Dr. Saria’s work has received recognition in numerous forms including best paper awards at machine learning, informatics, and medical venues, a Rambus Fellowship (2004-2010), an NSF Computing Innovation Fellowship (2011), selection by IEEE Intelligent Systems to Artificial Intelligence’s “10 to Watch” (2015), the DARPA Young Faculty Award (2016), MIT Technology Review’s ‘35 Innovators under 35’ (2017), the prestigious Sloan Research Fellowship (2018), and the World Economic Forum Young Global Leader (2018). In sepsis, a life-threatening condition, her work first demonstrated the use of machine learning to integrate diverse signals to make early detection possible (Science Trans. Med. 2015). In Parkinson's, her work showed a first demonstration of using readily-available sensors to easily track and measure symptom severity at home, which can serve to optimize treatment management (JAMA Neurology 2018).

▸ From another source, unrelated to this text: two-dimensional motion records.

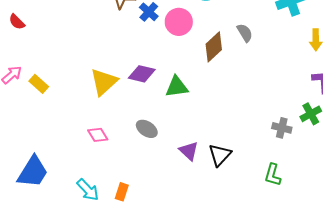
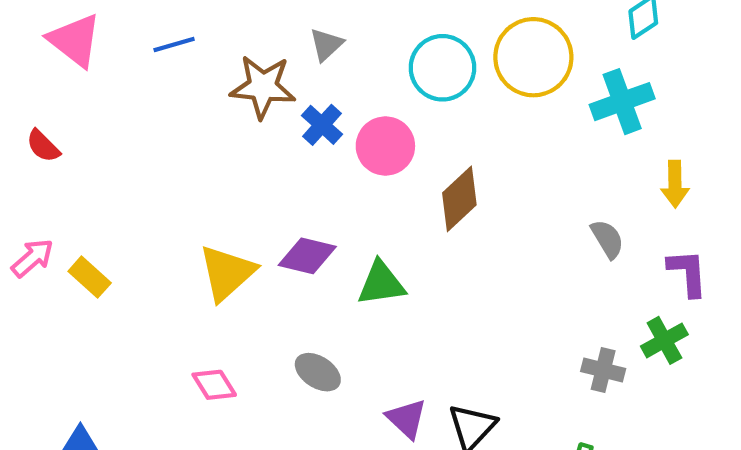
gray semicircle: (245, 33) -> (607, 239), moved

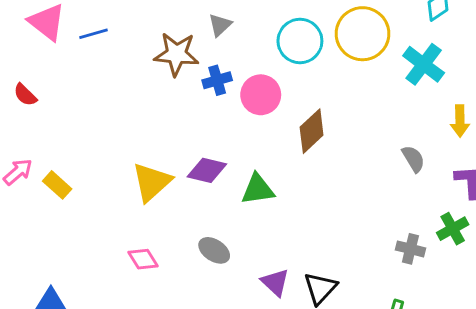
blue line: (174, 45) -> (93, 34), moved
cyan cross: (622, 102) -> (424, 64), turned -33
blue cross: (322, 125) -> (217, 80), turned 32

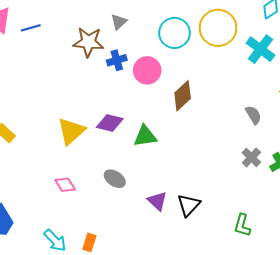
gray cross: (410, 249) -> (251, 157), moved, turned 30

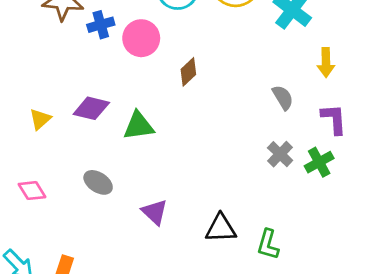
brown diamond: (183, 96) -> (188, 72), size x0.7
yellow triangle: (71, 131) -> (40, 119), size x0.6
black triangle: (189, 205) -> (221, 228), moved, turned 45

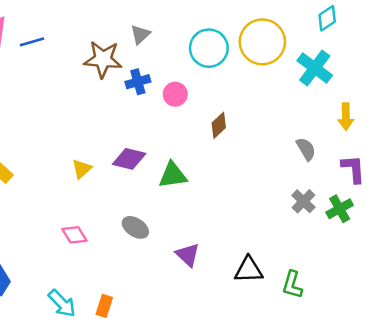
pink circle: (141, 38) -> (175, 94), size x0.7

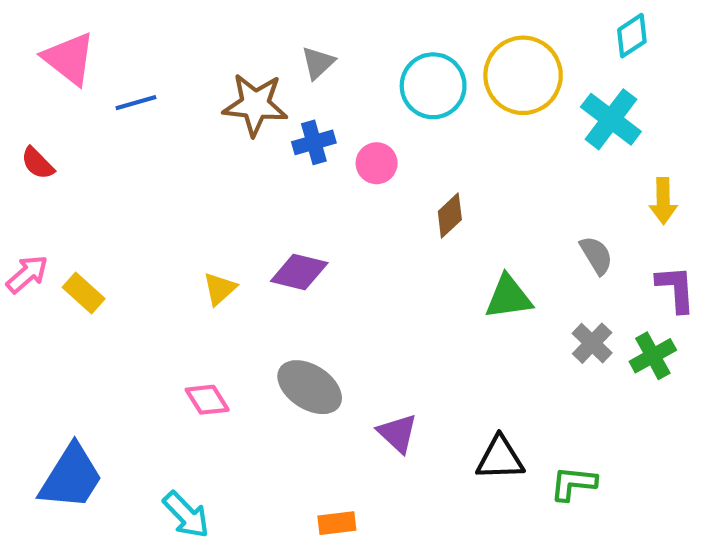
blue line: (32, 42) -> (136, 103), moved
green triangle: (173, 175) -> (508, 297), moved
gray ellipse: (135, 227) -> (310, 387), size x1.4
green L-shape: (292, 285) -> (573, 483), turned 80
orange rectangle: (104, 306) -> (337, 523), moved, turned 65

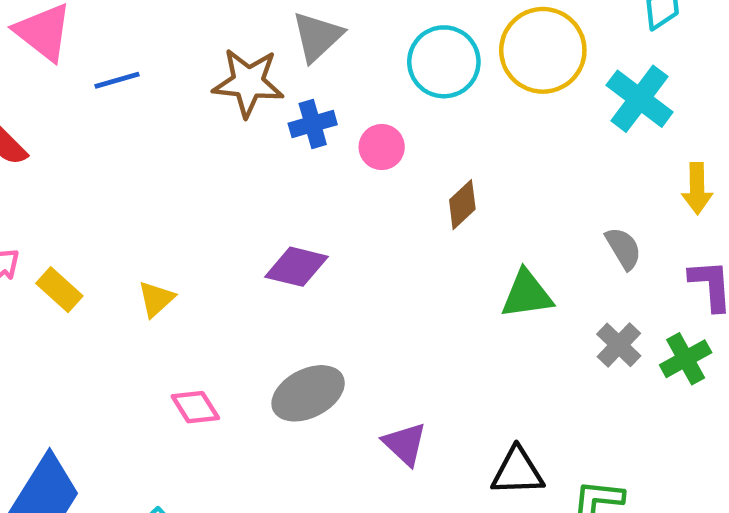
gray triangle: (318, 63) -> (317, 37), size x1.4
yellow triangle: (220, 289) -> (156, 299), moved
gray ellipse: (310, 387) -> (308, 393), turned -60

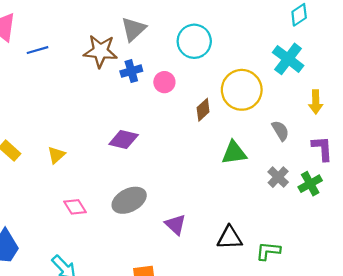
yellow circle: (543, 50) -> (242, 90), moved

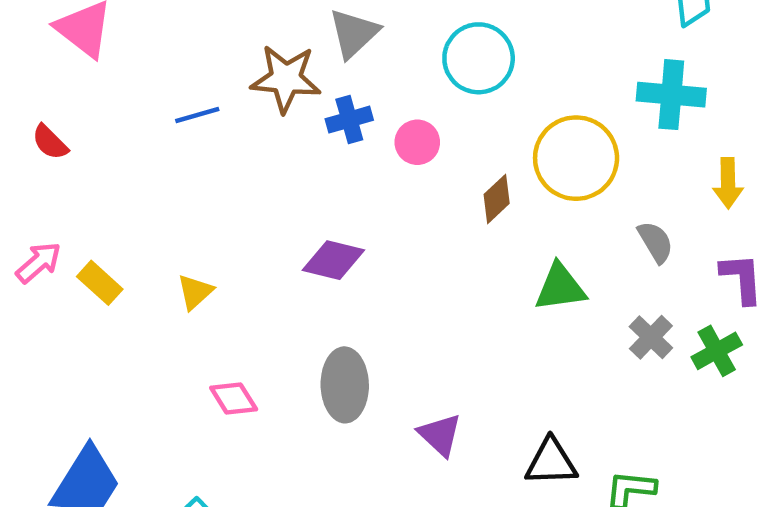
blue line: (37, 50) -> (197, 115), moved
cyan cross: (288, 59) -> (671, 95), turned -32
gray ellipse: (129, 200) -> (345, 385), turned -64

Dr. Saria has traveled worldwide to conduct lectures and keynotes and most recently was an invited speaker at TEDMED 2020. In the past, she has given invited keynotes at several prestigious meetings including at The Royal Society, TEDxBoston,  the International Conference in Health Policy and Statistics (ICHPS), the National Academy of Medicine (NAM) Annual Meeting, the Montreal AI Symposium, the Uncertainty in Artificial Intelligence (UAI) meeting, the International Conference on Machine Learning (ICML), International Conference on Learning Representations (ICLR), and the Oxford Statistics Distinguished Seminar Series, to name a few.

Dr. Saria earned her M.Sc. and Ph.D. from Stanford University working with Professor Daphne Koller. She visited Harvard University as an NSF Computing Innovation Fellow and joined the Johns Hopkins faculty in 2012. Currently, Dr. Saria is serving as an advisor to the FDA on AI/machine learning.